Rockfish are unlovely but delicious dwellers of the deep continental shelf. Like much that lives out of sight of land, they were also largely out of mind for regulators until declines in the catch and other clues began indicating they were in trouble. Particularly in light of the fact that some species reproduce at a glacial pace, fisheries scientists feared they were joining the very long list of overfished global stocks that would have a difficult time recovering.
Local fishermen harbored doubts about the perilous state of some populations, feeling that firsthand experience did not match with the severity of the warnings being delivered. Nevertheless, strict limits were imposed. Accidentally catching even a few of the most restricted species might bring the season to a screeching halt.
Last week, the Monterey Bay Aquarium issued a surprisingly glowing report card on how well the West Coast recovery program has progressed. The aquarium’s closely watched Seafood Watch website advises consumers on specific species that are managed and harvested in sustainable ways.
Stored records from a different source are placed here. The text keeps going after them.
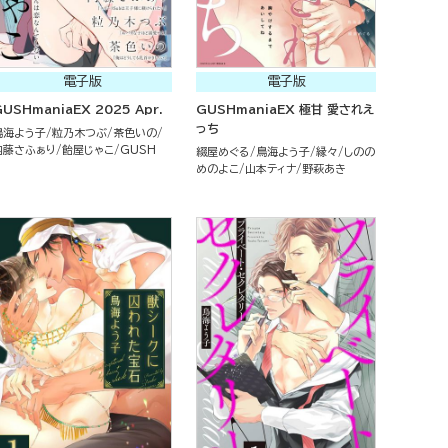
電子版
電子版
GUSHmaniaEX 2025 Apr.
GUSHmaniaEX 極甘 愛されえ
っち
鳥海よう子
粒乃木つぶ
茶色いの
内藤さふぁり
飴屋じゃこ
GUSH
綴屋めぐる
鳥海よう子
縁々
しのの
めのよこ
山本ティナ
野萩あき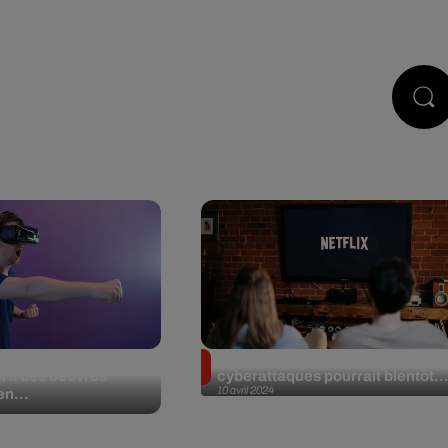
DCASTS
JEUX
RÉGIE PUB
le sélection
Une mise à jour pour éviter les
ra des oeuvres
cyberattaques pourrait bientôt..
10 avril 2024
n...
Twenty-one West Coast commercial species were moved into the two top categories — “best choice” or “good alternative.” Similarly, in June the Marine Stewardship Council said 13 groundfish species now are well-managed and sustainable fisheries.
Some steps taken to arrive at these results will perhaps never be popular with fishermen. Measures such as closing areas to fishing, implementing Marine Protected Areas to safeguard vulnerable habitats, strict quotas and harvest monitors are seen as heavy-handed and overly expensive.
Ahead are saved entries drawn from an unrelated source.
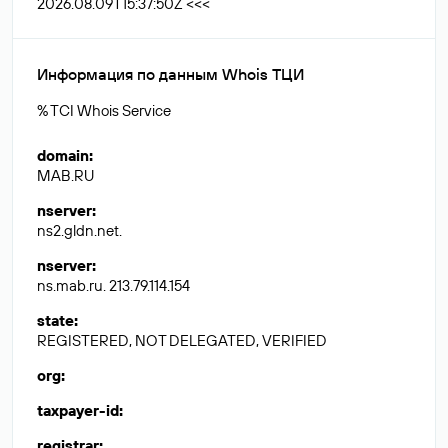
2026.08.09T15:37:50Z <<<
Информация по данным Whois ТЦИ
% TCI Whois Service
domain
:
MAB.RU
nserver
:
ns2.gldn.net.
nserver
:
ns.mab.ru. 213.79.114.154
state
:
REGISTERED, NOT DELEGATED, VERIFIED
org
:
taxpayer-id
:
registrar
:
But official and semi-official recognition that West Coast fisheries management has much improved will have many benefits in terms of long-term economics and positive publicity. Examining Seafood Watch’s nationwide list shows just how well our area is going in comparison to the Gulf and Atlantic coasts.
“This is one of the great success stories about ecological and economic recovery of a commercially important fishery,” said Margaret Spring, vice president of conservation and science, and chief conservation officer for the Monterey Bay Aquarium in a release.
In a follow-up interview with the Times, Seafood Watch’s science manager said, “This is a very positive thing, when you see these kinds of improvements with respect for population, bycatch, effective management and measures that protect the biological seafloor that provides shelter and food for the species.”
“Thanks to smarter fishing regulations and fishermen’s commitment to conservation, consumers and seafood businesses can now add West Coast groundfish to their list of sustainable choices,” said a spokesman at the Environmental Defense Fund.
Seafood Watch advocates extending some rockfish-related protections to other fisheries, especially steps to monitor and cut back on bycatch — which results in killing and wasting large quantities of good fish.
Local fishermen deserve everybody’s thanks and praise for coming through a difficult time, bringing these fish stocks back with diligence and patience. This shows the whole world that it can be done.